Эта работа еще несет на себе следы тех «родовых мук», в которых складывался марксизм, что проявилось, в частности, в терминологии, заимствованной у Гегеля и Фейербаха. Но сквозь ссохшуюся оболочку некоторых старых философских понятий явственно пробиваются побеги принципиально нового взгляда на общество, такой интерпретации мира, которой мир еще не знал.
Здесь впервые осуществлен грандиозный синтез экономического, философского и социально-политического подходов к анализу общества. Здесь человек поставлен в центр всего рассмотрения и предстает в сплетении всей совокупности своих сложных отношений как с природой, так и с обществом. Здесь ярко обрисованы нечеловеческие условия жизни человека в буржуазном обществе с точки зрения подлинного и последовательного гуманизма. Здесь гнев и страстность политического борца выступают в сплаве с аналитической зрелостью великого мыслителя.
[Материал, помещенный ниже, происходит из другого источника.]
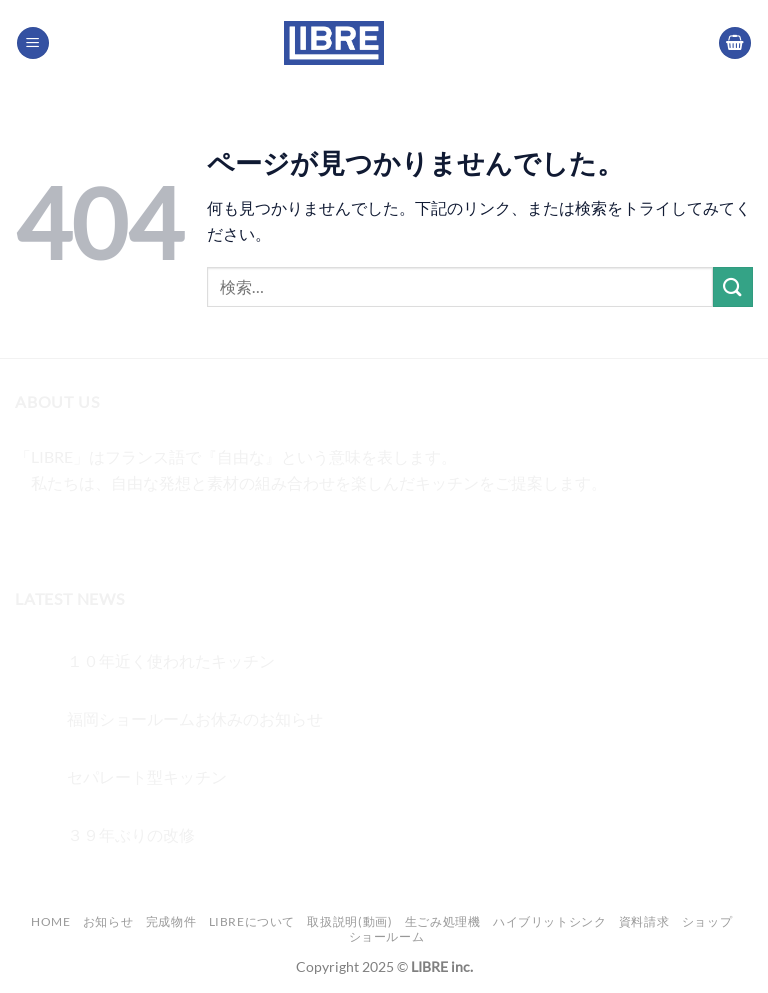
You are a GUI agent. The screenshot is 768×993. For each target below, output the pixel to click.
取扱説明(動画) (349, 921)
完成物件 (171, 921)
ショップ (707, 921)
Здесь реальный подход к конкретной действительности сочетается с охватом далеких горизонтов общественного развития. В этой работе поставлены такие глубинные проблемы, которые сохранят свое значение и через века.
Этим объясняется тот неослабеваемый интерес к «Экономическо-философским рукописям 1844 года», который имеет место в наше время среди философов, экономистов и социологов всех стран.
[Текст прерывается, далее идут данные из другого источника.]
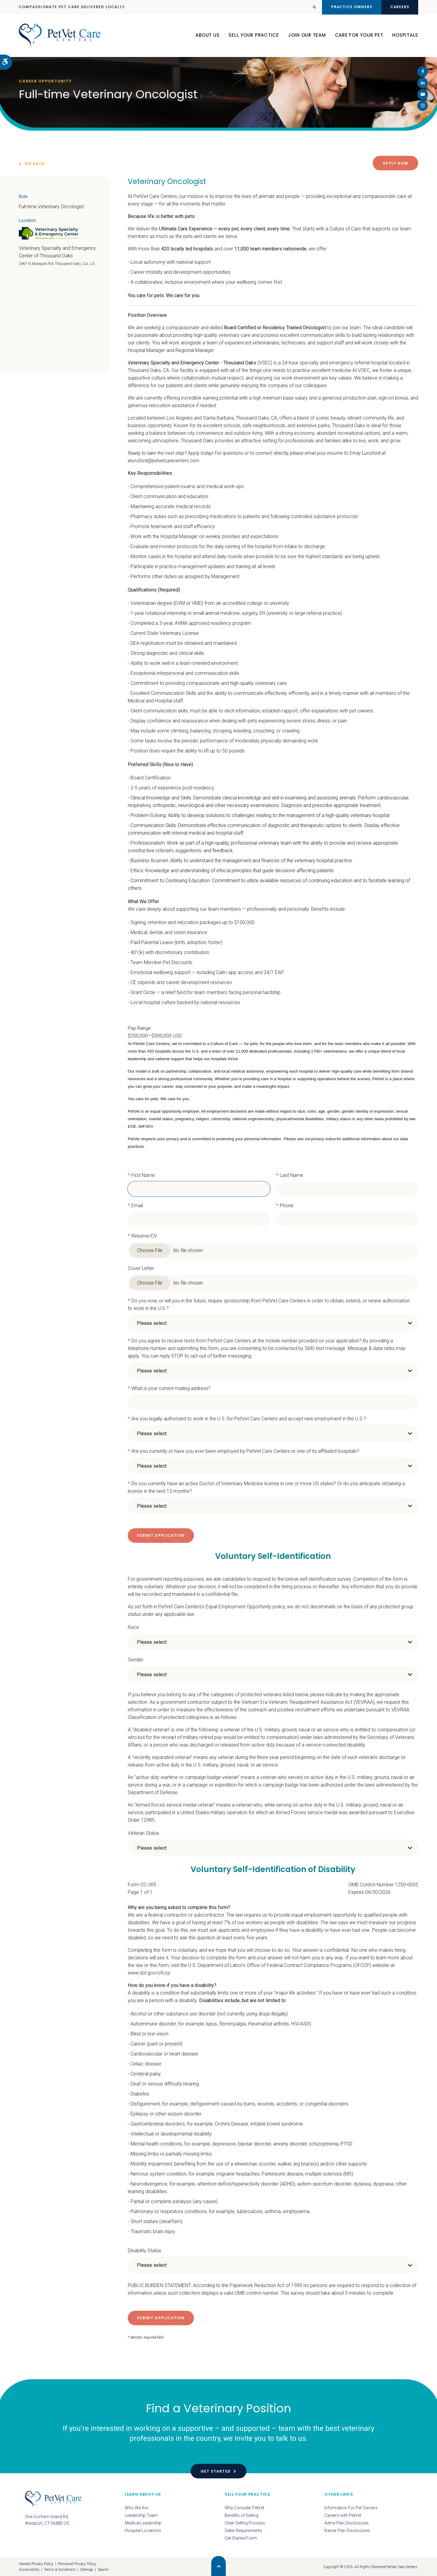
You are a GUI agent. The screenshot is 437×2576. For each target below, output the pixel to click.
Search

Богатство идей, заключенных в «Рукописях», таково, что не укладывается ни в самые подробные изложения, ни в самые объективные толкования: нужно самому прочесть это произведение (и не один раз!), чтобы насладиться смелостью, широтой и художественной красотой теоретической мысли, раздвинувшей и сломавшей барьеры односторонних представлений, узость застывших схем, скинувшей последние путы идеализма не только с толкования законов природы, но и с объяснения социального развития.
Маркс в этой работе исходит из уже достигнутого им взгляда, что объяснение всей истории человеческой жизни надо искать в материальных отношениях. Он конкретизирует его следующим образом:
«…Все революционное движение находит себе как эмпирическую, так и теоретическую основу в движении частной собственности, в экономике».
Производственная жизнь человека, его труд – вот что является пружиной социального прогресса. Труд человека осуществляется в различных формах, при разных социальных условиях. И наконец, «в общем и целом остается уже только два класса населения: рабочий класс и класс капиталистов».
На место абстрактного человека Фейербаха Маркс ставит пролетария. На место фейербаховского отношения человека к человеку Маркс ставит отношения рабочего и капиталиста, отношения живого труда и накопленного труда (капитала).
В мире, где все продается и покупается, где власть денег верховна и абсолютна, рабочий сам является товаром. Он не обладает ни капиталом, ни земельной рентой, он обладает лишь трудом, и труд производит все богатство общества.
И вот этот реальный факт буржуазного общества Маркс и делает отправным пунктом своего анализа.
Рабочий производит материальное богатство. Но оно не принадлежит ему. Более того – это богатство не только отчуждено от рабочего, но и противостоит ему как чуждая, господствующая над рабочим сила, как капитал. Маркс называет этот факт отчуждением труда.
Чем больше рабочий трудится, тем больше становится созданный им мир богатства, но вместе с тем увеличивается и господство этого богатства над рабочим. Капиталист становится все могущественнее, рабочий – беднее и бесправнее.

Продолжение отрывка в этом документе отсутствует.